ONGs e empresas se manifestam contra assassinatos e desmonte socioambiental promovido pelo atual governo

Fim de semana foi marcado por homenagens, mas principalmente cobranças, de ONGs e políticos internacionais

Os assassinatos brutais de Bruno Pereira e Dom Phillips no interior da Amazônia tiveram forte repercussão internacional. Como reporta a seção Painel da Folha, diplomatas brasileiros avaliam que as cobranças serão intensas, inclusive no âmbito da OCDE, o clube dos países ricos no qual o Brasil pretende ingressar.

A triste tragédia no Vale do Javari tem significados complexos. É impossível não relacionar a perda das duas importantes vidas ao tratamento que o governo Bolsonaro dá à Amazônia e à imprensa. A relação entre o discurso recorrente de Brasília e o aumento da violência, do garimpo, da grilagem e do desmatamento na maior floresta tropical do Brasil é direta.

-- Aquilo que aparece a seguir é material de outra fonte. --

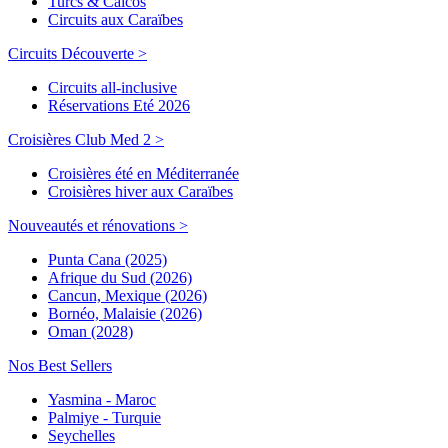
Turcs & Caicos
Circuits aux Caraïbes
Circuits Découverte >
Circuits all-inclusive
Réservations Eté 2026
Croisières Club Med 2 >
Croisières été en Méditerranée
Croisières hiver aux Caraïbes
Nouveautés et rénovations >
Punta Cana (2025)
Afrique du Sud (2026)
Cancun, Mexique (2026)
Bornéo, Malaisie (2026)
Oman (2028)
Nos Best Sellers
Yasmina - Maroc
Palmiye - Turquie
Seychelles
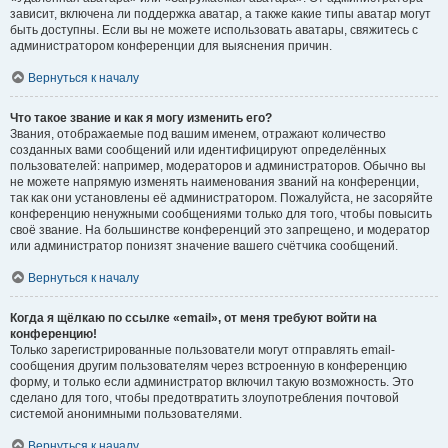
зависит, включена ли поддержка аватар, а также какие типы аватар могут
быть доступны. Если вы не можете использовать аватары, свяжитесь с
администратором конференции для выяснения причин.
Вернуться к началу
Что такое звание и как я могу изменить его?
Звания, отображаемые под вашим именем, отражают количество
созданных вами сообщений или идентифицируют определённых
пользователей: например, модераторов и администраторов. Обычно вы
не можете напрямую изменять наименования званий на конференции,
так как они установлены её администратором. Пожалуйста, не засоряйте
конференцию ненужными сообщениями только для того, чтобы повысить
своё звание. На большинстве конференций это запрещено, и модератор
или администратор понизят значение вашего счётчика сообщений.
Вернуться к началу
Когда я щёлкаю по ссылке «email», от меня требуют войти на
конференцию!
Только зарегистрированные пользователи могут отправлять email-
сообщения другим пользователям через встроенную в конференцию
форму, и только если администратор включил такую возможность. Это
сделано для того, чтобы предотвратить злоупотребления почтовой
системой анонимными пользователями.
Вернуться к началу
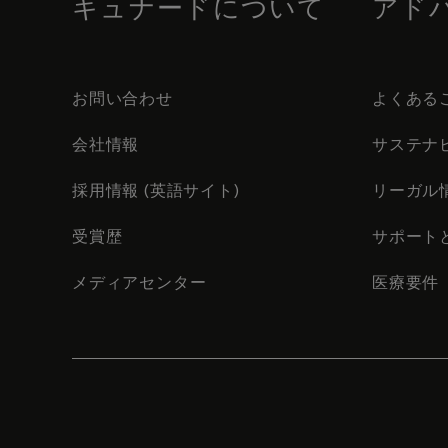
キュナードについて
アド
お問い合わせ
よくある
会社情報
サステナ
採用情報 (英語サイト)
リーガル
受賞歴
サポート
メディアセンター
医療要件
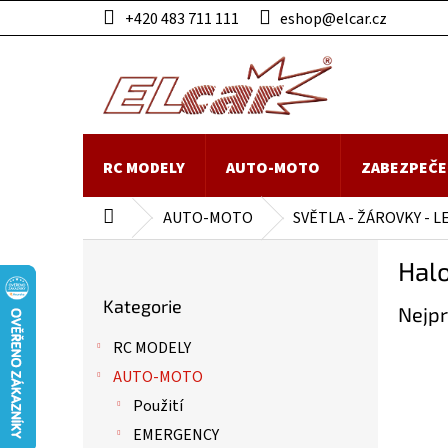
Přejít
+420 483 711 111
eshop@elcar.cz
na
obsah
RC MODELY
AUTO-MOTO
ZABEZPEČE
AUTO-MOTO
SVĚTLA - ŽÁROVKY - L
Domů
P
Hal
o
Přeskočit
s
Kategorie
kategorie
Nejpr
t
r
RC MODELY
a
AUTO-MOTO
n
n
Použití
í
EMERGENCY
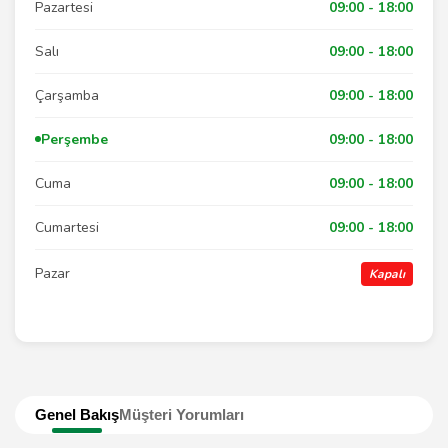
Pazartesi
09:00 - 18:00
Salı
09:00 - 18:00
Çarşamba
09:00 - 18:00
Perşembe
09:00 - 18:00
Cuma
09:00 - 18:00
Cumartesi
09:00 - 18:00
Pazar
Kapalı
Genel Bakış
Müşteri Yorumları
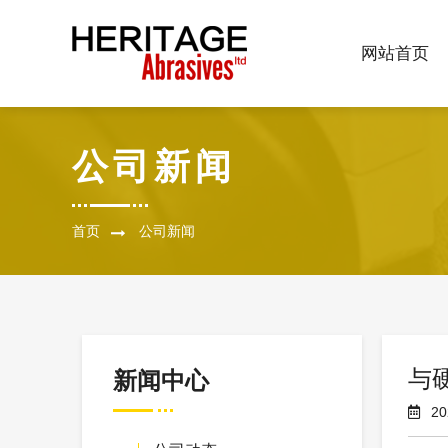
网站首页
公司新闻
首页
公司新闻
与
新闻中心
20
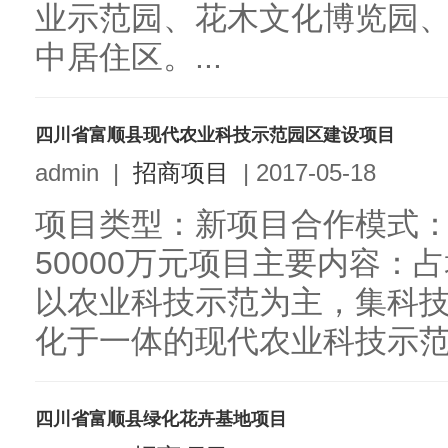
业示范园、花木文化博览园
中居住区。...
四川省富顺县现代农业科技示范园区建设项目
admin
|
招商项目
|
2017-05-18
项目类型：新项目合作模式：
50000万元项目主要内容：占
以农业科技示范为主，集科
化于一体的现代农业科技示范园
四川省富顺县绿化花卉基地项目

Um editorial d’O Globo reforça a posição defendida por vários especialistas na Amazônia. Uma vez que o presidente Bolsonaro tem uma fixação pela soberania na região, essa preocupação deveria resultar em um combate aos inimigos internos da floresta e não nutrir devaneios contra invasões externas à região. Como diz o texto de um dos maiores jornais do país, “bandos de narcotraficantes, pescadores, grileiros, madeireiros e garimpeiros ilegais se apossaram da região, onde, sob a mira de armas, passaram a impor leis perversas aos Povos da Floresta e a todos aqueles que, como Bruno e Dom, tentam defendê-los.”

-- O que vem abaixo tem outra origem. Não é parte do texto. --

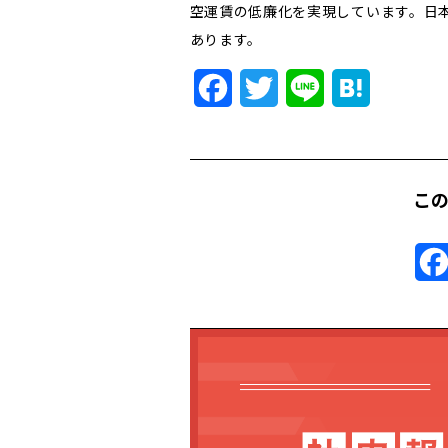
空運賃の低廉化を実現しています。日本
あります。
Facebook
Twitter
Line
Hatena
こ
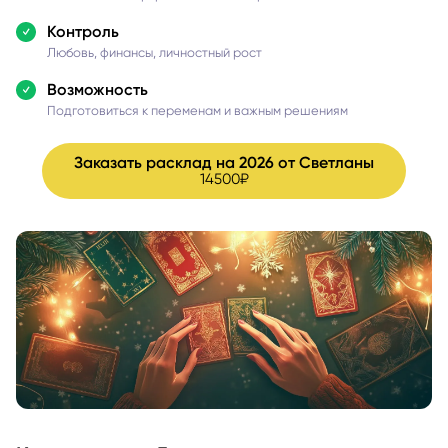
Контроль
Любовь, финансы, личностный рост
Возможность
Подготовиться к переменам и важным решениям
Заказать расклад на 2026 от Светланы
14500₽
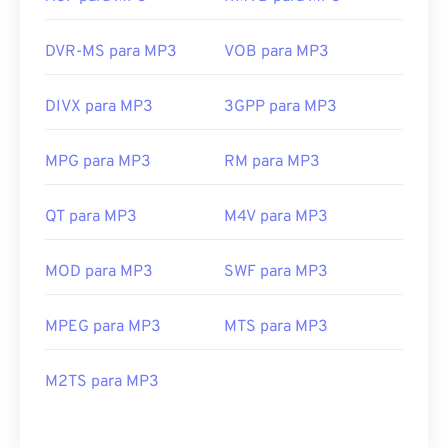
DVR-MS para MP3
VOB para MP3
DIVX para MP3
3GPP para MP3
MPG para MP3
RM para MP3
QT para MP3
M4V para MP3
MOD para MP3
SWF para MP3
MPEG para MP3
MTS para MP3
M2TS para MP3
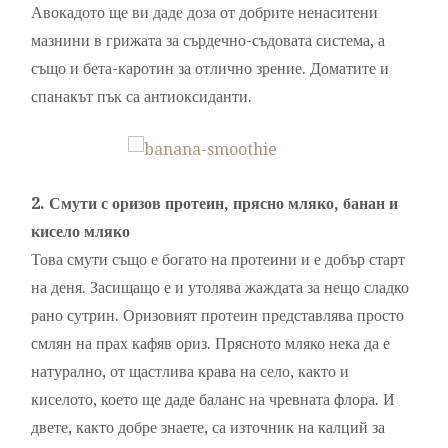
Авокадото ще ви даде доза от добрите ненаситени
мазнини в грижата за сърдечно-съдовата система, а
също и бета-каротин за отлично зрение. Доматите и
спанакът пък са антиоксиданти.
2. Смути с оризов протеин, прясно мляко, банан и
кисело мляко
Това смути също е богато на протеини и е добър старт
на деня. Засищащо е и утолява жаждата за нещо сладко
рано сутрин. Оризовият протеин представлява просто
смлян на прах кафяв ориз. Прясното мляко нека да е
натурално, от щастлива крава на село, както и
киселото, което ще даде баланс на чревната флора. И
двете, както добре знаете, са източник на калций за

Os reais problemas encontrados no Vale do Javari, e tão bem investigados pelos indígenas da região e pelo próprio Bruno, indigenista que levava muito a sério sua missão, não merecem atenção nenhuma do planalto, como mostra esta reportagem da Folha de S.Paulo

No último ano, o gabinete do presidente da FUNAI, Marcelo Augusto Xavier da Silva, negou por três vezes a nomeação de um servidor efetivo para fiscalizar, monitorar e ajudar no desenvolvimento da Terra Indígena no Vale do Javari, no Amazonas. O pedido para a nomeação, escreve o repórter Vinicius Sassine, foi feito pela coordenação da FUNAI na região – a unidade do órgão fica em Atalaia do Norte (AM), a cidade mais próxima da Terra Indígena do Javari.

O contexto que cerca a violência no Javari, e especificamente as mortes de Bruno e Dom, tem a assinatura da necropolítica que marca o atual governo, segundo posicionamento do Observatório do Clima, repercutido pelo Metrópole. Várias outras organizações da sociedade civil e políticos brasileiros e estrangeiros também repercutiram com tristeza e indignação a confirmação de que mais dois amigos da floresta estavam mortos, assim como ocorreu com vários outros nomes importantes para os Povos da região nas últimas décadas.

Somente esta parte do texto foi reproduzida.